I understand your pain. My son was my special child since I always wanted a son and had 2 girls first. We were buddies when he was young because I was a tom boy.
Then my ex cheated on my after 16 years of marriage. My son found out before I did. He didn't tell me but had been acting out. My ex was a truck driver and at his dad's funeral he introduced our son to his girlfriend. He was only 14 at the time.
I didn't know any of this until 2 years later after I had to send my son to go live with him after he had been acting out for me again. He had been running away.

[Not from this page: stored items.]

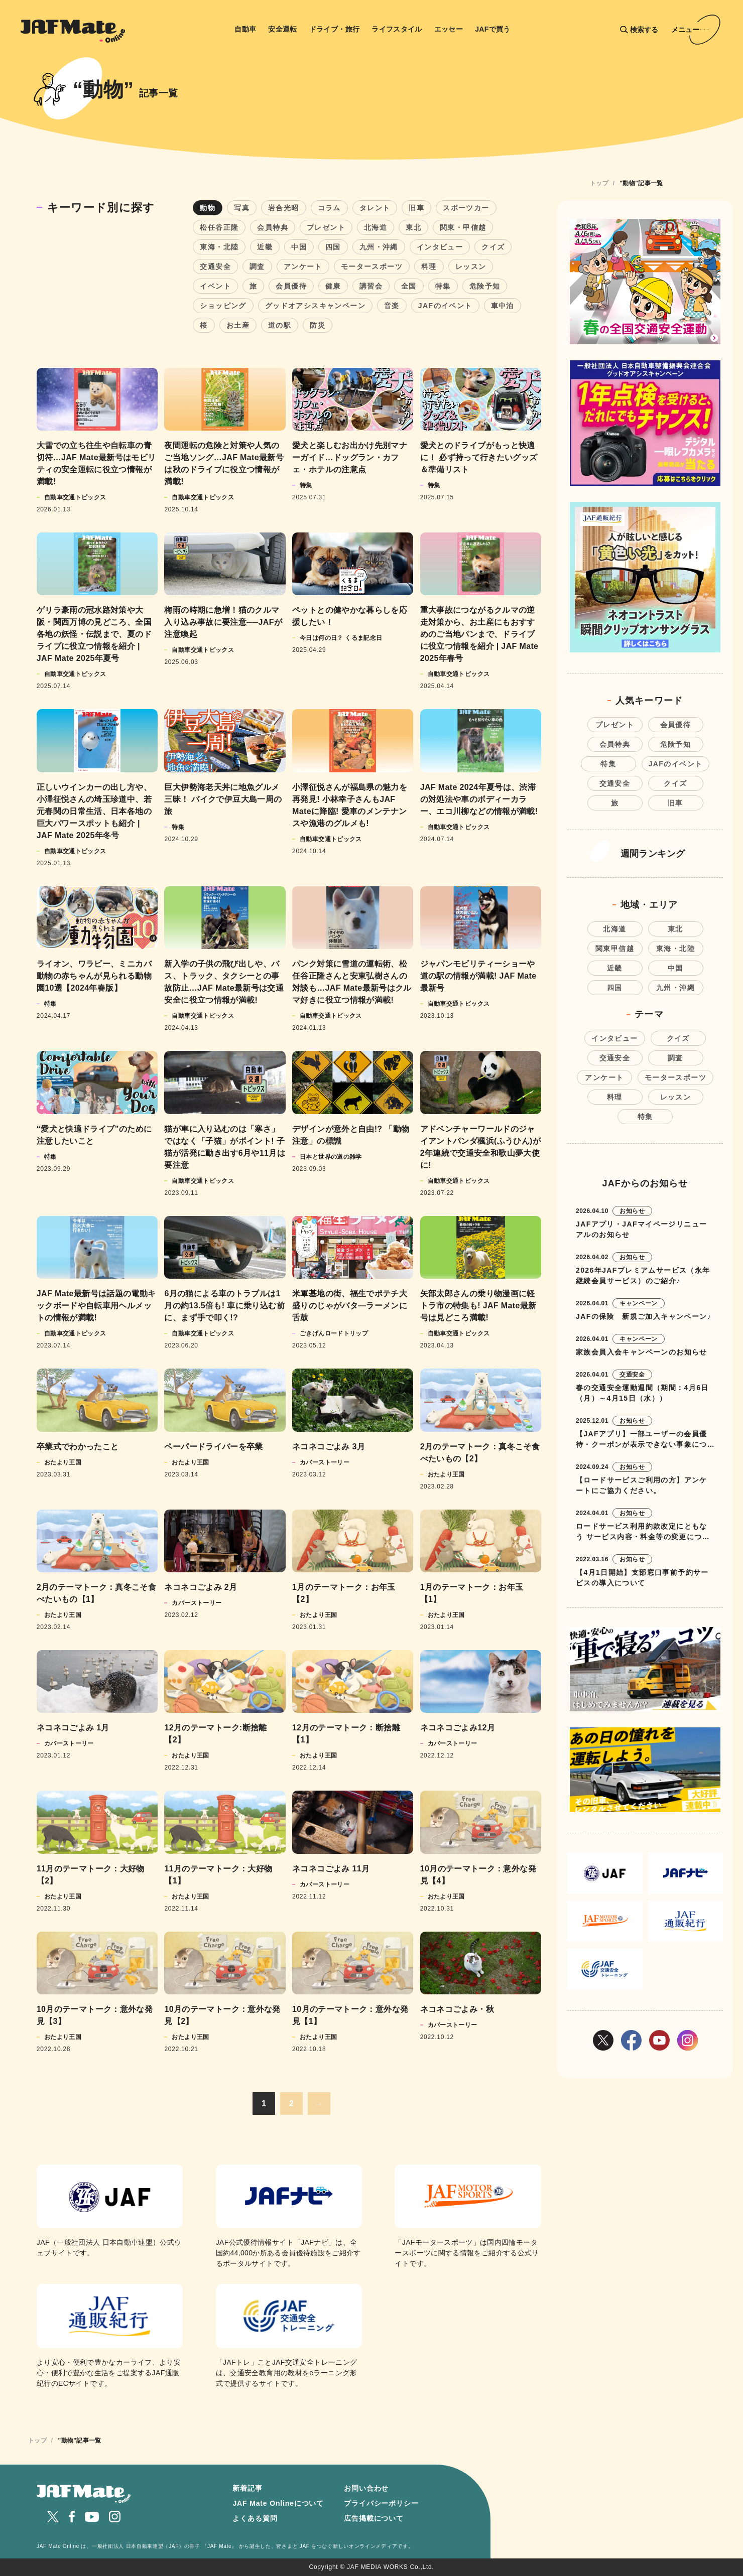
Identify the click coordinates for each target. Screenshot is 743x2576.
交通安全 (215, 266)
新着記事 (247, 2488)
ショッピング (223, 306)
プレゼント (326, 227)
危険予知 (485, 286)
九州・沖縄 (378, 247)
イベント (215, 286)
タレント (375, 208)
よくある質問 (254, 2518)
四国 (333, 247)
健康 (333, 286)
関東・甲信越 (463, 227)
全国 (409, 286)
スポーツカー (466, 208)
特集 (443, 286)
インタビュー (440, 247)
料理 (429, 266)
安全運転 (282, 29)
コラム (329, 208)
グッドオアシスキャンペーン (315, 306)
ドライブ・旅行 (334, 29)
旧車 (416, 208)
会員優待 (291, 286)
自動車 (245, 29)
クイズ (493, 247)
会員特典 (272, 227)
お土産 (238, 325)
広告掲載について (374, 2518)
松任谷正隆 (219, 227)
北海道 (375, 227)
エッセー (448, 29)
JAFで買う (493, 29)
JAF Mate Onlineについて (278, 2503)
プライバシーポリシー (381, 2503)
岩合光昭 (283, 208)
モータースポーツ (372, 266)
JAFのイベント (445, 306)
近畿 (265, 247)
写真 (242, 208)
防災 (317, 325)
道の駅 (279, 325)
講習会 (371, 286)
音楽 (392, 306)
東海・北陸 (219, 247)
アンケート (303, 266)
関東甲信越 (614, 948)
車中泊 (502, 306)
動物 (207, 208)
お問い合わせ (366, 2488)
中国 (299, 247)
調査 (257, 266)
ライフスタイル (397, 29)
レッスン (470, 266)
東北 (413, 227)
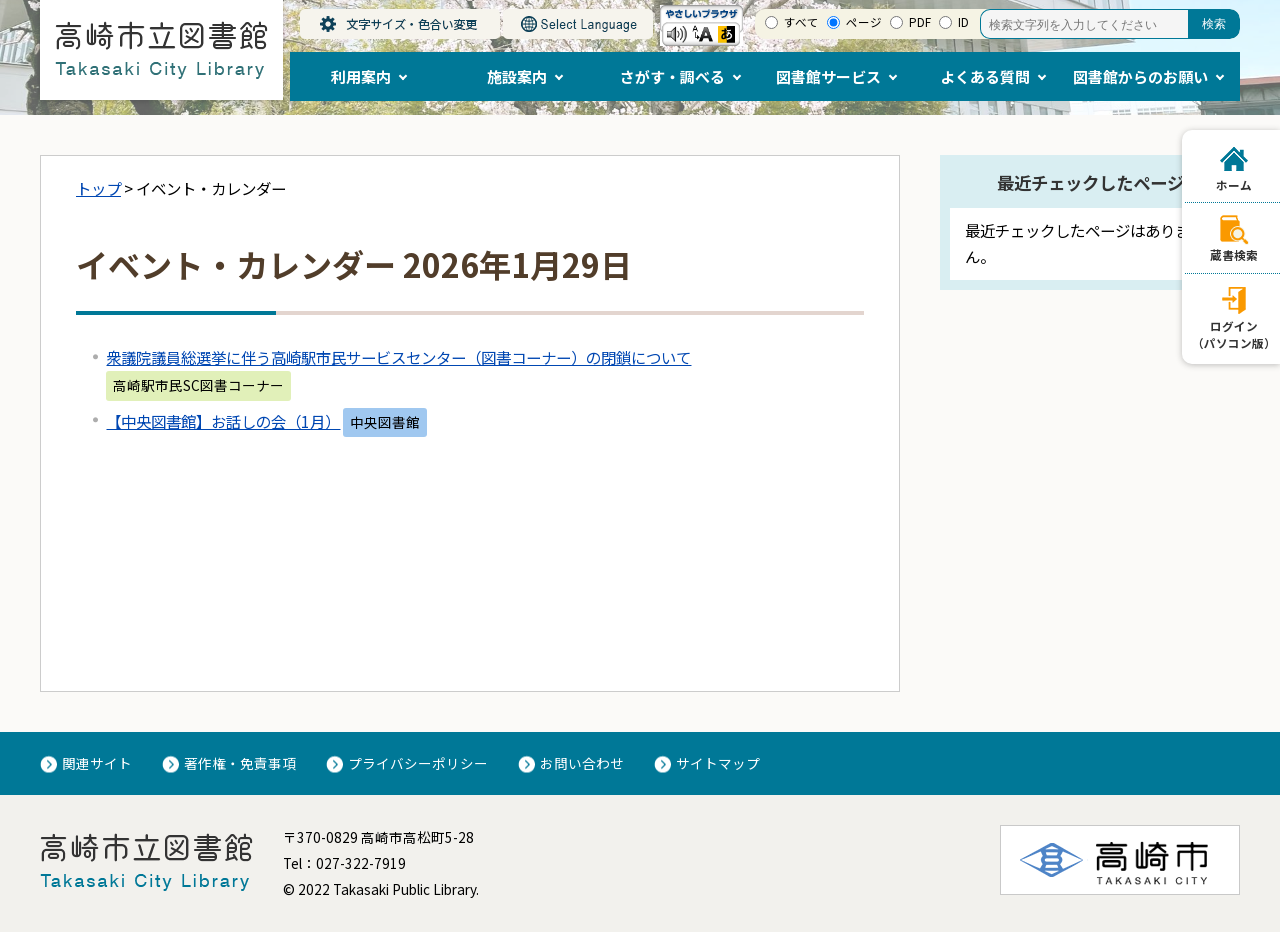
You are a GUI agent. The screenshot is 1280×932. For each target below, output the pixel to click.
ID (963, 22)
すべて (801, 22)
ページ (864, 22)
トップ (98, 188)
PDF (920, 22)
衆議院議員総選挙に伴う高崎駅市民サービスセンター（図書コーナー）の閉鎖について (398, 357)
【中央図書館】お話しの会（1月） (223, 421)
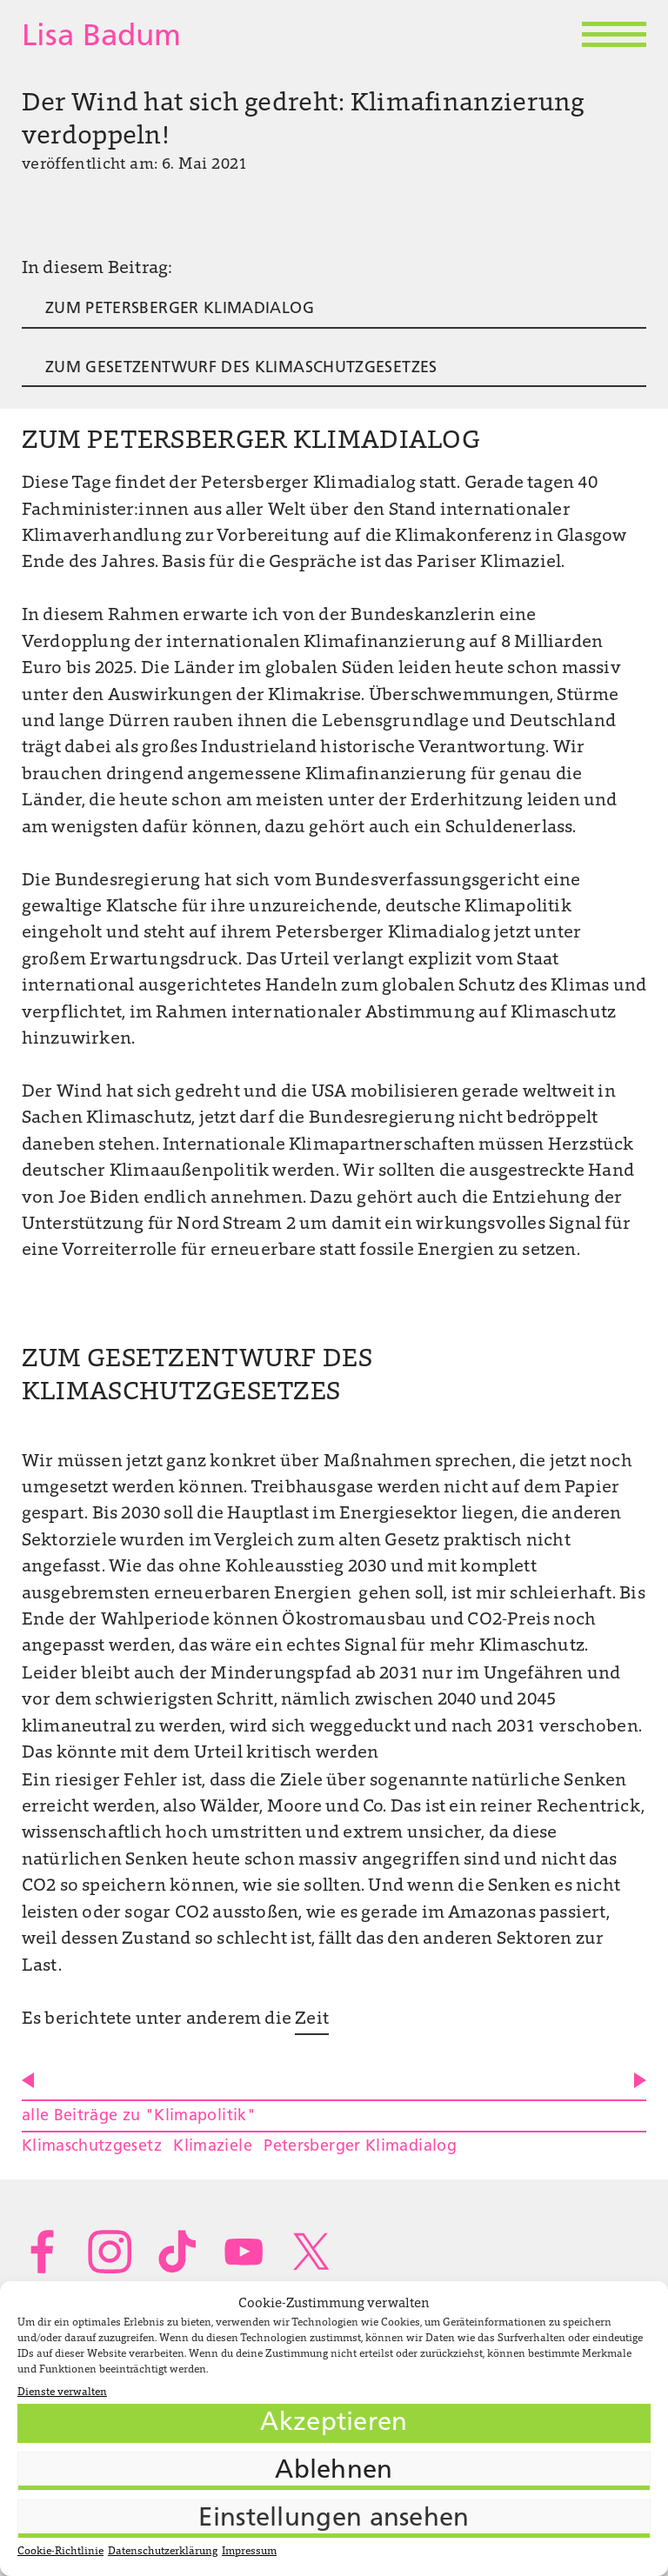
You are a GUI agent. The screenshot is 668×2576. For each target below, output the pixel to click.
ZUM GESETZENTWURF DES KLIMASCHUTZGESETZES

Now my son had been married has 6 kids. 1 out of marriage. 4 in marriage and another by is new fiance as he is not divorced yet but has full custody of his 4 kids from his marriage as his wife is a crack addict.
My son will not talk to me at all now. I did get a mothers day text but that was right after my mom's death.
Since then nothing.
His wife hates me.
My other children- 2 daughters don't talk to me as they hate my husband. He is a Christian and unlike my ex he is a fulltime husband and we respect each other and like to spend time together. They think he is controlling me. This has been going on for 17 years now.
I have 7 grandchildren and get to see NONE of them!!
I am so alienated. I have NO children or grandchildren.
Why tell people I do? They don't recognize me.